5.4 RDF Schema Alternatives

RDF isn't the only specification related to describing schemas. XML documents (and their SGML predecessors) have long been validated through the use of Document Type Declarations (DTDs), described in the first release of the XML specification and still in heavy use. DTDs generally define how elements relate to one another within a schema; for example, they allow applications to check whether a specific element is required or one or more elements can be contained within another.

While useful for validating how elements within a schema relate to one another, DTDs have long had their critics. First of all, DTDs are based on a syntax totally unrelated to XML. This forces a person to become familiar with not one but two syntaxes in order to create a valid as well as well-formed XML document. The following DTD fragment defines an Items element, its child item, and the contents of item:

<!ELEMENT Items (item*)>
<!ELEMENT item (productName, quantity, USPrice, comment?, shipDate?)>
<!ATTLIST item 
<!ELEMENT productName (#PCDATA)>
<!ELEMENT quantity (#PCDATA)>
<!ELEMENT comment (#PCDATA)>
<!ELEMENT shipDate (#PCDATA)>

As you can see, the DTD syntax is fairly intuitive; however, syntactic elegance or not, DTDs do not provide the same type of functionality as the RDF specification. XML DTDs define how elements within a vocabulary relate to one another, not how they relate to the world at large, and the description of their contents is pretty vague. #PCDATA and its attribute cousin, CDATA, just mean "text." RDF provides a means of recording data within a global context, not just how elements in one specific vocabulary relate to one another.

Another mechanism to record schemas is defined by the W3C XML Schema 1.0 Specification. This specification is more closely related to the functionality used to define a relational table or to describe an object in object-oriented development. Schemas are used to define elements in relation to one another, as with the DTD syntax; it goes beyond DTDs, though, by providing a means of recording data types about the elements and attributes?a functionality long needed with XML vocabularies, as shown in the following fragment based on the specification:

<xsd:element name="Items">
 <xsd:complexType name="Items">
   <xsd:element name="item" minOccurs="0" maxOccurs="unbounded">
      <xsd:element name="productName" type="xsd:string"/>
      <xsd:element name="quantity">
        <xsd:restriction base="xsd:positiveInteger">
         <xsd:maxExclusive value="100"/>
      <xsd:element name="USPrice"  type="xsd:decimal"/>
      <xsd:element ref="comment"   minOccurs="0"/>
      <xsd:element name="shipDate" type="xsd:date" minOccurs="0"/>
     <xsd:attribute name="partNum" type="SKU" use="required"/>

As you can see, W3C XML Schema is an effective specification for defining XML elements, their relationships, and much more information about associated data types than DTDs provide.

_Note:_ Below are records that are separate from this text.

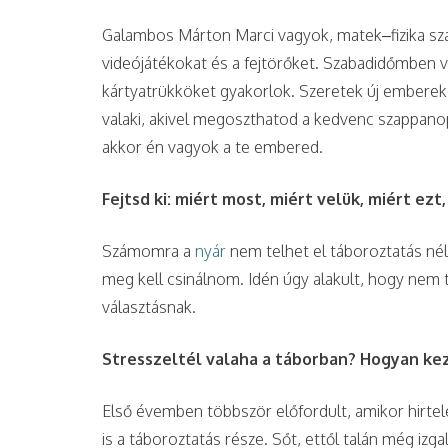
Galambos Márton Marci vagyok, matek–fizika sza
videójátékokat és a fejtörőket. Szabadidőmben 
kártyatrükköket gyakorlok. Szeretek új embereke
valaki, akivel megoszthatod a kedvenc szappan
akkor én vagyok a te embered.
Fejtsd ki: miért most, miért velük, miért ezt
Számomra a
nyár
nem telhet el táboroztatás nél
meg kell csinálnom. Idén úgy alakult, hogy nem t
választásnak.
Stresszeltél valaha a táborban? Hogyan ke
Első évemben többször előfordult, amikor hirtel
is a táboroztatás része. Sőt, ettől talán még izg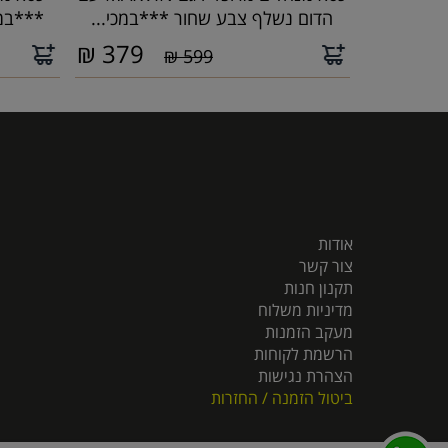
הדום נשלף צבע שחור ***במכי...
***במכירה
₪
379
599 ₪
אודות
צור קשר
תקנון חנות
מדיניות משלוח
מעקב הזמנות
הרשמת לקוחות
הצהרת נגישות
ביטול הזמנה / החזרות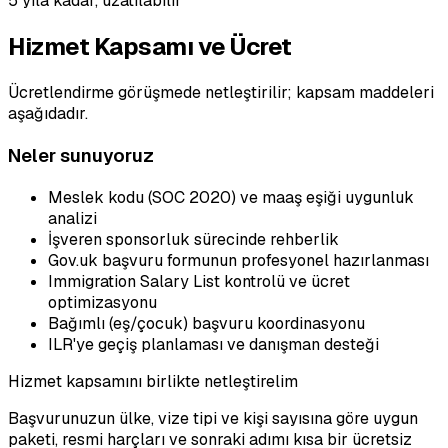
5 yıla kadar, uzatılabilir
Hizmet Kapsamı ve Ücret
Ücretlendirme görüşmede netleştirilir; kapsam maddeleri
aşağıdadır.
Neler sunuyoruz
Meslek kodu (SOC 2020) ve maaş eşiği uygunluk
analizi
İşveren sponsorluk sürecinde rehberlik
Gov.uk başvuru formunun profesyonel hazırlanması
Immigration Salary List kontrolü ve ücret
optimizasyonu
Bağımlı (eş/çocuk) başvuru koordinasyonu
ILR'ye geçiş planlaması ve danışman desteği
Hizmet kapsamını birlikte netleştirelim
Başvurunuzun ülke, vize tipi ve kişi sayısına göre uygun
paketi, resmi harçları ve sonraki adımı kısa bir ücretsiz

A third approach, RELAX NG Compact Syntax, offers a combination of DTD readability and W3C XML Schema data typing, though it also has a mathematical foundation that in some ways has more in common with RDF than with DTDs or W3C XML Schema. The same example in RELAX NG Compact Syntax looks like:

Items = element Items { item* }
item =
  element item {
    att.partNum, productName, quantity, USPrice, comment?, shipDate?
att.partNum = attribute partNum { text }
productName = element productName { text }
quantity = element quantity { xsd:positiveInteger {maxExclusive="100"}}
USPrice = element USPrice { xsd:decimal }
comment = element comment { text }
shipDate = element shipDate { xsd:date }

start = Items

All of these schema approaches facilitate automated processing of XML. Still, the various XML Schema tools can't replace the functionality provided by the RDF specification. To overgeneralize, XML tools are concerned with describing markup representations and their contents, while RDF tools are concerned with describing models. You can get a model from a representation or vice versa, but the two approaches focus on different things.

The RDF specification defines information about data within a particular context. It provides a means of recording information at a metadata level that can be used regardless of the domain. RDF's relationship with XML is that XML is used to serialize an RDF model; RDF is totally unconcerned whether XML is valid (that is, conforming to a DTD, RELAX NG description, or W3C XML Schema) as long as the XML used to serialize an RDF model is well formed. In addition, concepts such as data types and complex and simple element structures?focal points within the W3C XML Schema?again focus on XML as used to define data, primarily for data interchange; they have nothing to do with recording data about data in order to facilitate intelligent web functionality.